Veer Kunwar Singh University
- Motto: विद्या धर्मेण शोभते
- Motto in English: Knowledge Shines with Righteousness
- Type: Public
- Established: 22 October 1992 (33 years ago)
- Affiliations: UGC, AIU
- Chancellor: Governor of Bihar
- Vice-Chancellor: Shailendra Kumar Chaturvedi
- Location: Arrah, Bihar, India
- Campus: Urban;
- Website: www.vksu.ac.in

= Veer Kunwar Singh University =

Public university in Arrah, Bihar, India

Veer Kunwar Singh University is an Indian public university established on 22 October 1992, headquartered at Arrah, under the Bihar University Act 1976 (as amendment Act 9 of 1992). It is named after Kunwar Singh, a national hero and freedom fighter.

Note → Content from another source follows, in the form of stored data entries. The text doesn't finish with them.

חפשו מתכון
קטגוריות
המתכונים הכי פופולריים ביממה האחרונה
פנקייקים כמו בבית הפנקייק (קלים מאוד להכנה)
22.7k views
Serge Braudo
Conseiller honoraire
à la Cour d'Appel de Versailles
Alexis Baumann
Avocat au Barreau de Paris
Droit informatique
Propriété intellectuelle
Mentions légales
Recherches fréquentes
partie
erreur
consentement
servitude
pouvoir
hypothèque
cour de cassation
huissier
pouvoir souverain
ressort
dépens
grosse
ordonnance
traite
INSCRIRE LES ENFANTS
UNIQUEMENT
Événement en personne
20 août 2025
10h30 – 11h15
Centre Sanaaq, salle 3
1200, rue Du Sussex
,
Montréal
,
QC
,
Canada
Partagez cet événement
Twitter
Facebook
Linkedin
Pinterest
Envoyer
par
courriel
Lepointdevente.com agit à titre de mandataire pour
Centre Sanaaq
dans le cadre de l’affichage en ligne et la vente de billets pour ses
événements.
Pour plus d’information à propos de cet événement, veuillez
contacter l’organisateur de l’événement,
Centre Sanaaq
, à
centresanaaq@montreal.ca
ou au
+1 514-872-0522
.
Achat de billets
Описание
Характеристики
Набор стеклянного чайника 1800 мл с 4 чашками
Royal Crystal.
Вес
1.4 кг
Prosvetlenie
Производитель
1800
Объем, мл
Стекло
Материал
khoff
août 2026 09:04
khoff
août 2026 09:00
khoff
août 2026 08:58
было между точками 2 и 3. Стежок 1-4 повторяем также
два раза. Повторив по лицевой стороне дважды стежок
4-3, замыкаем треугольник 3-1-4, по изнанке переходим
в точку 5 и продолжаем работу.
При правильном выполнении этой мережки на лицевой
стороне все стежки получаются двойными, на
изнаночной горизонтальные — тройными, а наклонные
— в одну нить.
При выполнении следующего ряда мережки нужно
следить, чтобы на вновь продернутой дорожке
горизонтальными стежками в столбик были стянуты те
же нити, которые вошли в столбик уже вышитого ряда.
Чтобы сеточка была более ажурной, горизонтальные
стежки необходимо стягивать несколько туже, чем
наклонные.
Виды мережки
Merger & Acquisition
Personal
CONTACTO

It is in the list of recognized universities under section 2(f) of the U.G.C. Act. All of its 17 constituent colleges and one affiliated college receive final assistance from U.G.C. by virtue of being constituent/affiliated colleges of the erstwhile Magadh University in Gaya, Bihar. It is in the list of recognized universities under the AICTE with ID-1-44497171004 for Master of Business Administration and Master in Computer Science. It is in the list of university under the Department of Higher Education, Government of India with code-U-0077 and under Institution's Innovation Council with ID-IC202431006. It is in the list of recognized university under National Council for Teacher Education with Code No-APE00529 for B.Ed course.

==Academics==
The university conducts teaching and learning in areas such as physics, chemistry, botany, zoology, biotechnology, mathematics, computer science, commerce, history, economics, management, law, sociology, geography, etc. It also runs exchange programs in affiliation with colleges and institutes in and around the state.

==Colleges==
Its jurisdiction extends over four districts, Bhojpur, Buxar, Kaimur and Rohtas.

===Affiliated colleges===
- Sumitra Mahila College Dumraon
- K.K Mandal College Buxar
- P.C College Buxar
- T.S.I.M College, Ara, Bhojpur
- Jan Sahkari College (Barap), Garhani Bhojpur
- D.K College Dumraon, Buxer
- M.V College Buxar
- D.K.M College Dumari
- Jagdeo Memorial College, Kudra, Kaimur
- Indra Parshuram Singh Mahila Mahavidyalaya Chilbili, Kudra, Kaimur

==Constituent colleges==
Constituent colleges of Veer Kunwar Singh University
- Harprasad Das Jain College, Ara
- Maharaja College, Ara
- S.B. College, Ara
- Jagjiwan College, Arrah
- M.M. Mahila College, Ara
- M.V. College, Buxar
- D.K. College, Dumraon
- Shersah College, Sasaram
- S.P. Jain College, Sasaram
- Rohtas Mahila College, Sasaram
- Sri Shankar College, Sasaram
- A.S. College, Bikramganj
- J.L.N. College, Dehri-on-sone
- S.N. College, ShahmalKhairadeo
- Mahila College, Dalmianagar
- S.V.P. College, Bhabhua
- Gram Bharti College, Ramgarh

==Notable alumni==
- Pawan Singh (Bhojpuri singer and Actor)
- Alok Kumar (CEO - National Skill Development Corporation International Limited)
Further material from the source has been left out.